Tsvangirai sfida Mugabe dal 1997 in elezioni truccate dallo Zanu-Pf ed ogni volta, come ancora oggi, alla fine denuncia «Elezioni truccate che non riflettono la volontà del popolo. Le elezioni sono state pesantemente manipolate. Ai nostri occhi, i risultati di queste elezioni sono nulli e non avvenuti. Questi risultati truccati sprofonderanno il Paese in una grave crisi».
Lo Zesn denuncia una serie di intimidazioni su vasta scala da parte dei militanti dello Zanu –Pf ai possibili elettori del Mdc-T, soprattutto nelle città che la volta scorsa avevano votato per Tsvangirai, queste minacce avrebbero impedito di votare ad un milione di elettori. Secondo altri analisti le frodi sarebbero state già orchestrate durante le compilazioni delle liste elettorali, escludendo molti giovani che non amano certamente il dispotismo e la miseria prodotta dal regime di Mugabe.
L’agenzia stampa cinese Xinhua cita fonti molto vicine a Tsvangirai che ammettono che le cose per il Mdc-T si mettono male, infatti, per la prima volta, le dichiarazioni del premier non hanno ottenuto l’appoggio degli osservatori africani che sono la gran parte dei 1.500 stranieri che hanno controllato la regolarità delle elezioni. L’ex presidente nigeriano Olusegun Obasanjo, non proprio un esempio di specchiata democrazia, visto che anche lui è stato accusato di frodi elettorali, che preside la missione degli osservatori elettorali dell’Unione Africana, ha detto che si è trattato di «Un’elezione riuscita nello Zimbabwe, malgrado degli incidenti minori qui e là». Le prime conclusioni degli osservatori dell’Unione Africana parlano di «Elezioni pacifiche, ordinate, libere ed oneste», praticamente le stesse parole usate dagli osservatori della Southern African Development Community Sadc): «Elezioni efficienti, pacifiche ed ordinate».

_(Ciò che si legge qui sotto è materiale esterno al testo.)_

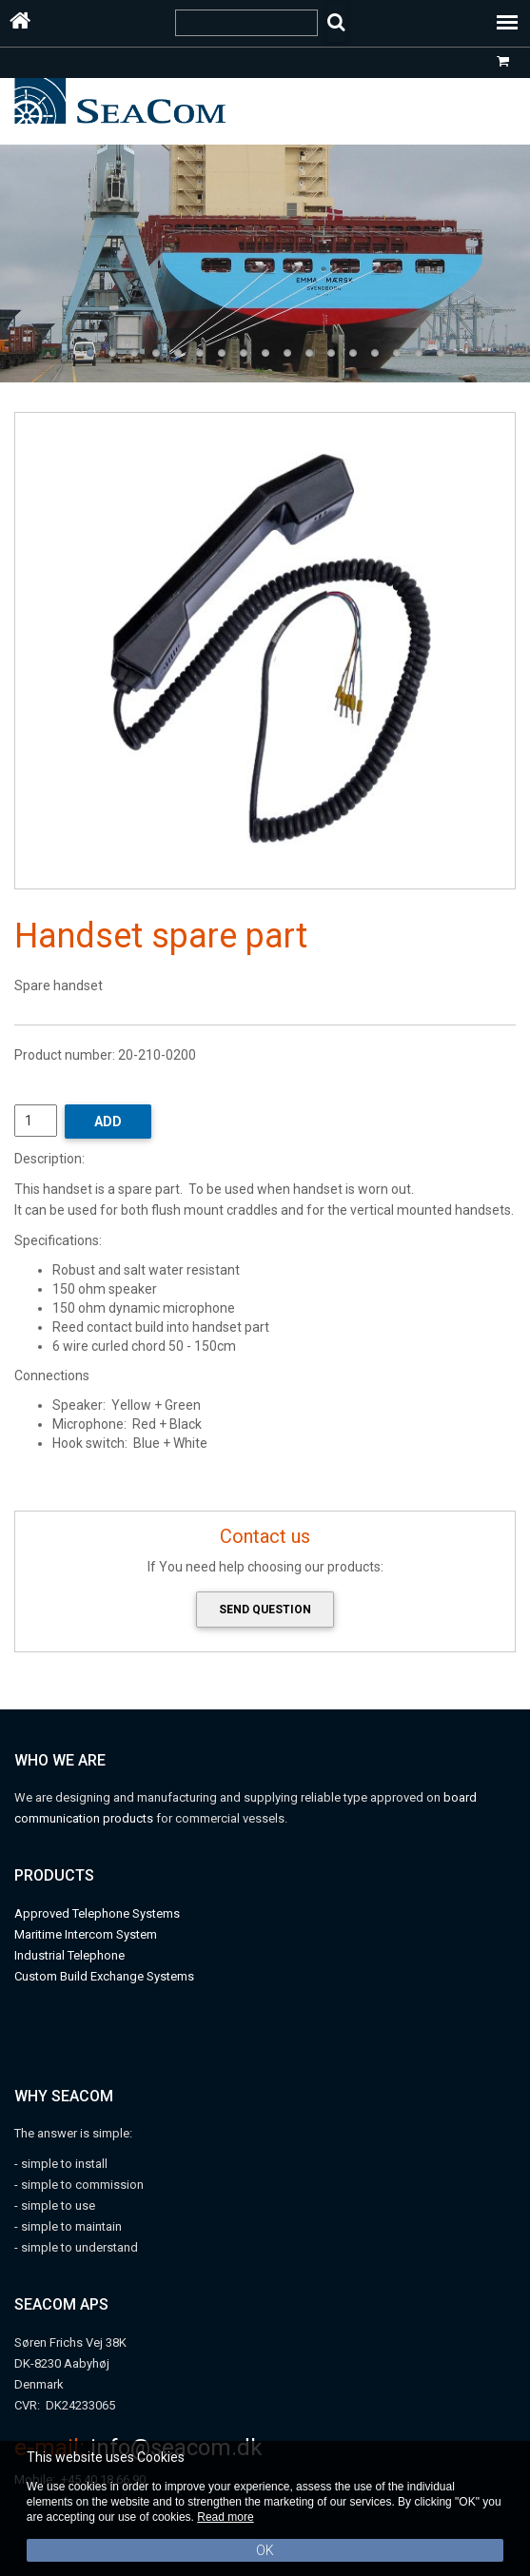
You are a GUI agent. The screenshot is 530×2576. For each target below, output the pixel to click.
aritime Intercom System (91, 1934)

Quindi è caduto nel vuoto l’appello ad aprire un’inchiesta sui brogli fatto da Tsvangirai all’Unione Africana ed alla Sadc, egemonizzata dal potente vicino dello Zimbabwe, il Sudafrica, che non ha mai abbandonato Mugabe. Gli altri Paesi africani non sembrano nemmeno infastiditi dal fatto che la polizia antisommossa di Mugabe abbia circondato la sede del Mdc-T.
In ballo ci sono le ingenti risorse minerarie dello Zimbabwe che Mugabe nell’ultimo comizio ad Harare ha detto che «Devono restare nelle mani dei neri», che tradotto vuol dire nelle mani della cricca del suo Partito e del suo clan tribale e familiare che, mentre lo Zimbabwe sprofondava nella miseria, si arricchivano e si accaparravano terre spesso rimaste incolte.
Brogli o non brogli la sorte come premier e leader politico di Tsvangirai sembra segnata: il suo Partito, nonostante tutte le malefatte e le violenze dello Zanu-Pf, avrebbe perso numerosi seggi in Parlamento, anche nelle sue roccaforti, come la capitale Harare. Ora Mugabe si può sbarazzare del fastidioso capo dell’opposizione che era anche premier e ricostituire un monocolore Zanu-Pf, oppure umiliare il Mdc-T in un nuovo governo di unità nazionale, nel quale sarebbe il socio di minoranza dopo elezioni truccate. La definitiva accettazione dell’inamovibilità del regime fascista e del suo incartapecorito presidente.